Insomma: un libro terribilmente doloroso, di accurato pessimismo, con la patina di "divertente", evocata in copertina nell’edizione italiana, che si lacera dopo poche pagine. Resta da riflettere sul grande successo, in Francia, di un romanzo così implacabile, che non lascia spiragli, non concede alibi né agli adulti né ai ragazzi, i primi visti come neghittosi sorveglianti del nulla, i secondi come insorvegliabili somari, razzisti, ottusi, consumisti bulimici, potenziali violenti che stazionano "dentro i muri" come cavie in una gabbia, e senza neanche la discutibile soddisfazione di essere cavie di un esperimento. Perché un esperimento non c’è.

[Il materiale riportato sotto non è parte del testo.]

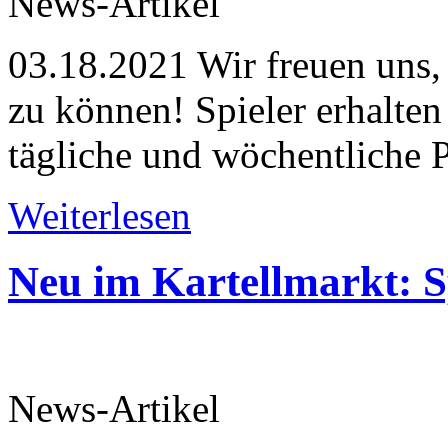
News-Artikel
03.18.2021
Wir freuen uns,
zu können! Spieler erhalte
tägliche und wöchentliche Pr
Weiterlesen
Neu im Kartellmarkt: S
News-Artikel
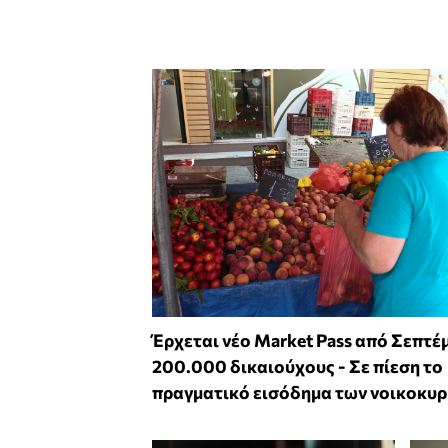
Έρχεται νέο Market Pass από Σεπτέ
200.000 δικαιούχους - Σε πίεση το
πραγματικό εισόδημα των νοικοκυ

Se questa è davvero la scuola, in Francia e qui da noi, ovunque nell’Occidente spento di energie e debole di identità, viene da dire che hanno ragione i restauratori politici che, a furor di popolo, vogliono tornare ai vecchi metodi: al posto del ministro Gelmini, sorvolerei sulla natura letteraria del lavoro di Bégaudeau e inserirei il suo romanzo in ogni dossier ministeriale che voglia liquidare tutte le esperienze pedagogiche dell’ultimo mezzo secolo e riportare Legge e Ordine tra i banchi.
A me, piuttosto, è venuta voglia, come antidoto, di rileggere Starnone e Pennac, oppure gli interventi di Marco Lodoli su questo giornale, nei quali la percezione del disastro sociale e scolastico non è certo attenuata, ma lo sguardo di chi lo osserva è ? non so come dirlo altrimenti ? umanamente partecipe. Dev’essere una questione di generazione, Régaudeau e il suo rap disperato sono probabilmente più sintonici con i tempi, e magari i ragazzi di oggi possono davvero leggere "divertendosi" un libro che li raffigura come ectoplasmi nevrastenici, come nullità ringhiose, e però lo fa con il ritmo giusto, riconoscibile, se posso dire: alla moda.
Ma se non si riesce più a trovare, o almeno a cercare il bandolo di un significato, di un destino, di un rapporto di emulazione e sfida tra adulti e ragazzi, allora hanno ragione i vecchi reazionari quando dicono "ci vorrebbe una bella guerra ogni tanto", a raddrizzare la gioventù, a selezionarla meglio di un sette in condotta o di una bocciatura. Ecco, "La classe" è un libro post-scolastico e pre-bellico: arrivato in fondo al viaggio, anzi al non-viaggio, un lettore disposto al paradosso pensa che l’anno prossimo quelle truppe di giovani felpate e smidollate, per ritrovare nerbo e disciplina, e magari dotarsi di un concetto di Patria che rimedi alle vaghezze del multiculturalismo, non dovrebbero più rientrare a scuola, ma in caserma. Dev’essere per questo che giovani ministri (poco più anziani di Bégaudeau) tendono a confondere scuola e caserma.